Su Werder Brema-Milan 1-1 nel 1993/1994: "Mi incazzai perchè presi gol su rigore. Quella fu una gara insolita per noi, perchè concedere 3-4 occasioni era raro. C'era tanto freddo, nevicò anche, forse quello ci stordì un po'. Poi Savicevic pareggiò".

Sulla convinzione del Barcellona di vincere e di Cruijff: "Ne abbiamo parlato appena appena quando siamo scesi dall'aereo, ma non è che pensavamo a quello che disse Cruijff, ma probabilmente fu una motivazione in più".

Sulle squalifiche di Baresi e Costacurta: "Sicuramente due assenze importanti, direi. Tutto sommato, però abbiamo risolto questo piccolo problema facendoci forza. Tutti eravamo importanti".

Su van Basten che si allenava con la squadra pochi giorni prima della partita: "Si allenava con noi perchè doveva dare qualche soffiatina a Cruijff. E' una battuta, però ricordo che mister Capello la mattina della gara provava sempre qualche schema e invece in quell'occasione non lo fece. Io pensai che c'era qualcuno che potesse riferire qualcosa".

Sulle occasioni del Barcellona : "Diciamo che il primo pericolo lo corremmo noi, con Romario, che mi mise anche i tacchetti in faccia. Ebbero una mezza occasione, però poi il Barcellona non riuscì a trovare spazi. Erano ingabbiati".

Sul non voler prendere gol anche sul 4-0: "Mai subire gol, mai".

Sulla speranza che Sacchi lo portasse ai Mondiali nel 1994: "Non potevano esserci dubbi, a mio avviso. La difesa del Milan sì, il centrocampo del Milan sì, il portiere no? Però va bene così. Ci tenevo, perchè mi sarebbe piaciuto vincere anche un mondiale. Non so se sarebbe andata diversamente ai rigori, però penso che me lo meritassi pienamente".

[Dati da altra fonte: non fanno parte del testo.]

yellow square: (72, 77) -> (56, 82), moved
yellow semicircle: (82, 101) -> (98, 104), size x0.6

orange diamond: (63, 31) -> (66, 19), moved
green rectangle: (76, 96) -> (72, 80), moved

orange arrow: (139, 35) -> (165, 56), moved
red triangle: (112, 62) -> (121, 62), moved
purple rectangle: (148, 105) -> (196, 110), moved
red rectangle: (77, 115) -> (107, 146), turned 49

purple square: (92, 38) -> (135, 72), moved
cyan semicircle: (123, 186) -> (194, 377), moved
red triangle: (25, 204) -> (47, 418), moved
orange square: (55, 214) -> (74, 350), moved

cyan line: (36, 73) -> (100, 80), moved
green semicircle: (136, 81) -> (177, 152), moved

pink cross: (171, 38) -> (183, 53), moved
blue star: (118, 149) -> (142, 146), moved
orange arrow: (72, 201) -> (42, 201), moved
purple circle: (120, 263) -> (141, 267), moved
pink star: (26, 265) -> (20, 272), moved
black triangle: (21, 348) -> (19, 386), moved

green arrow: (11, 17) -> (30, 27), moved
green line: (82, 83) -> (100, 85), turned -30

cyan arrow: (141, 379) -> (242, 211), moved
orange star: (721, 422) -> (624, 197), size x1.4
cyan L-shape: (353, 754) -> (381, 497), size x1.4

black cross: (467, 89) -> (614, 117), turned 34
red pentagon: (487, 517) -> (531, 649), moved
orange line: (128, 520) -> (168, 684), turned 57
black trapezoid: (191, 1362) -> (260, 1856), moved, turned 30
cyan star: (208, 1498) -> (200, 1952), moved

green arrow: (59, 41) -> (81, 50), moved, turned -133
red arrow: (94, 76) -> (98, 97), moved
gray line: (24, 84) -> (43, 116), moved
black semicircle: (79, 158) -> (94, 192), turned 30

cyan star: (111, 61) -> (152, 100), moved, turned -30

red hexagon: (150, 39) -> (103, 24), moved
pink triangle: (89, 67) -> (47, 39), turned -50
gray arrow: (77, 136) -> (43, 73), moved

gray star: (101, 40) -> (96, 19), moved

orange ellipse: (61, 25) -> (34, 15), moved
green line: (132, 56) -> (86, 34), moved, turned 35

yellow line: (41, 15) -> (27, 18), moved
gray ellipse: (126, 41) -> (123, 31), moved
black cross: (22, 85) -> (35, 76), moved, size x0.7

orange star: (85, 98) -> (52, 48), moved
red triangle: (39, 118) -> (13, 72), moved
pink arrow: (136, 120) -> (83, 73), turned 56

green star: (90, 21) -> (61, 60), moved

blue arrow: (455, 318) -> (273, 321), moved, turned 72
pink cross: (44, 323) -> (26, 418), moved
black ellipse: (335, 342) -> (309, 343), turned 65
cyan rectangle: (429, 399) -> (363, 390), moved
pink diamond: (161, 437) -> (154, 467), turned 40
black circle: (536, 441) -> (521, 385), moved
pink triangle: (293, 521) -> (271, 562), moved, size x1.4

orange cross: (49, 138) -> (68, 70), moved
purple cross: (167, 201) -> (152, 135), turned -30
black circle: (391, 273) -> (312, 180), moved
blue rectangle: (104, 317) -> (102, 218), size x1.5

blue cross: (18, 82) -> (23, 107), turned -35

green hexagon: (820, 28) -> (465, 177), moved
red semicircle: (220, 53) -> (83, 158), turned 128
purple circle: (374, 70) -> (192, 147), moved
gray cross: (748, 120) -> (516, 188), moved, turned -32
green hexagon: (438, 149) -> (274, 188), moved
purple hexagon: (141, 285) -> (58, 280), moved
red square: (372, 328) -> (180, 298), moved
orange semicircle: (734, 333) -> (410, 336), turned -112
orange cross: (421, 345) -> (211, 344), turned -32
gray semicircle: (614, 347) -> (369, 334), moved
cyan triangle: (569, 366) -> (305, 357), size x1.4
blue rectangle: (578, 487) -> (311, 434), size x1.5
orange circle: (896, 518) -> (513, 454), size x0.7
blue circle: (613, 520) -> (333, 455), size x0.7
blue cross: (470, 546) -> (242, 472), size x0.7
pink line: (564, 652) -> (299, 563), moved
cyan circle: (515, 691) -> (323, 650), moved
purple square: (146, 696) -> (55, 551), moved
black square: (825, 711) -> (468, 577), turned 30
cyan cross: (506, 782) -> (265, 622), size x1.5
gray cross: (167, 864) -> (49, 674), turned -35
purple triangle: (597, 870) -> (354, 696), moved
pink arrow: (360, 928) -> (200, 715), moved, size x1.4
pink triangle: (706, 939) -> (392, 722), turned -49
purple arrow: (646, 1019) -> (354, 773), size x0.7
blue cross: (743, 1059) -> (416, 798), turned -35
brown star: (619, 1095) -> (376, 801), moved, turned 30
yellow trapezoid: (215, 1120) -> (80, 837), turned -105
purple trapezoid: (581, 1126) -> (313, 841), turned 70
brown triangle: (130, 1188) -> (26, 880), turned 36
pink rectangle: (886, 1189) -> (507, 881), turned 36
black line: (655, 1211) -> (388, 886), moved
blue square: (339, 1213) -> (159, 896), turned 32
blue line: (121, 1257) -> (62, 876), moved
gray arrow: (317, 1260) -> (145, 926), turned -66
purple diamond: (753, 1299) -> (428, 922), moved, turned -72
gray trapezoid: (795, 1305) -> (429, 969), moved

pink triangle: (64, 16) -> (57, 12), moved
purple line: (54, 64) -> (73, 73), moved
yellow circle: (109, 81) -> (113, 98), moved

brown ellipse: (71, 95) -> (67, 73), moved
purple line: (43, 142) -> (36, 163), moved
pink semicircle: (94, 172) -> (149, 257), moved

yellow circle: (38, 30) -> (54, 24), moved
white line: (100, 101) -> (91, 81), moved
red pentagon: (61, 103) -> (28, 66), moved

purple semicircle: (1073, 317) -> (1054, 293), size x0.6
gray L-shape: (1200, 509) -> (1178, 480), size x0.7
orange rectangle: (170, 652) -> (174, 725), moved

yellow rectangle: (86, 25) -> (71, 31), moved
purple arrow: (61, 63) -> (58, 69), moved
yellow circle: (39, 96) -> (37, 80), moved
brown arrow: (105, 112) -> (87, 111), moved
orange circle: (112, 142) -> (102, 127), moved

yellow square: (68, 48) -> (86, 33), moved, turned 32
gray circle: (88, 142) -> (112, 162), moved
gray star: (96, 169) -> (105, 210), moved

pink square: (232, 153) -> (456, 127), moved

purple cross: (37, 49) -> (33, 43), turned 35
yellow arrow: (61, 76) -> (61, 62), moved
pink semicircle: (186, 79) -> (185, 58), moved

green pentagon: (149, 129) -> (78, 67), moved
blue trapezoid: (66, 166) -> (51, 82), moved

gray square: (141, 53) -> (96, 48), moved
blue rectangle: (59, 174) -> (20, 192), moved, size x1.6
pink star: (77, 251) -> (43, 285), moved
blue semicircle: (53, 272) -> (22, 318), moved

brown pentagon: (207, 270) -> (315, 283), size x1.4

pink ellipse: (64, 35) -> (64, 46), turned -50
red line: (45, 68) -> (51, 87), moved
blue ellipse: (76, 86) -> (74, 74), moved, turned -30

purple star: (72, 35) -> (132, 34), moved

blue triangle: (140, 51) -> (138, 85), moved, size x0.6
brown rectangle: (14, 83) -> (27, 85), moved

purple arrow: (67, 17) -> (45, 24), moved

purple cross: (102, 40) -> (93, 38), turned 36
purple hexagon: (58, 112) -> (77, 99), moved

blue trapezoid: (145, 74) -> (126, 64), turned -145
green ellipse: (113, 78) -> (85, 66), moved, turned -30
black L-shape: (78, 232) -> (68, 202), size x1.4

Sul derby vinto pochi giorni dopo la sconfitta di Marsiglia nel 1991: "Vincemmo il derby tre giorni dopo e segnò Marco (van Basten, ndr). Come fai a non ricordare un derby? Probabilmente siamo arrivati senza pensare più di tanto a quella brutta serata di pochi giorni prima. Era un derby, però da parte del Milan non è mai stata l'ultima spiaggia. Non è che vincendo un derby sistemavi l'annata, come invece succede in altre città".

Sul record di imbattibilità: "Io l'ho sempre detto. Il record viene attribuito al portiere, ma è un risultato merito di tutta la squadra. A me sarebbe piaciuto che tutti i miei compagni esultassero insieme a me. Fu un'emozione unica, con 80mila spettatori in piedi ad applaudire".

Sul rigore parato a Crespo al 91° nel 1999/2000 ed esultanza con la Curva dicendo 'Forza vecchio cuore rossonero': "E' stato un momento fantastico e sentito. E la Curva ha risposto, quindi fu ancora più bello. Era un periodo che non giocavo sempre. E' stato bellissimo, ancora di più essendo il 91°. Di rigori dall'80° in poi ne ho parati diversi nel corso della mia carriera".

Sul ricordo del derby del 6-0: "Grande persona Cesarone Maldini, lo voglio ricordare. Ho avuto la fortuna di averlo allenatore per 3-4 mesi. Fu una partita in cui dovevamo buscarle e invece finì con un 6-0 secco. C'è stata grande gioia, ma anche un po' di dispiacere nel vedere i giocatori dell'Inter. Ci fu anche un 5-0 in Coppa Italia".

Su un consiglio per il futuro di Donnarumma: "Solo Gigio potrà decidere il proprio futuro. Io gli auguro di scegliere la strada migliore. Gli consiglierei di rimanere al Milan, poi dopo starà a lui decidere".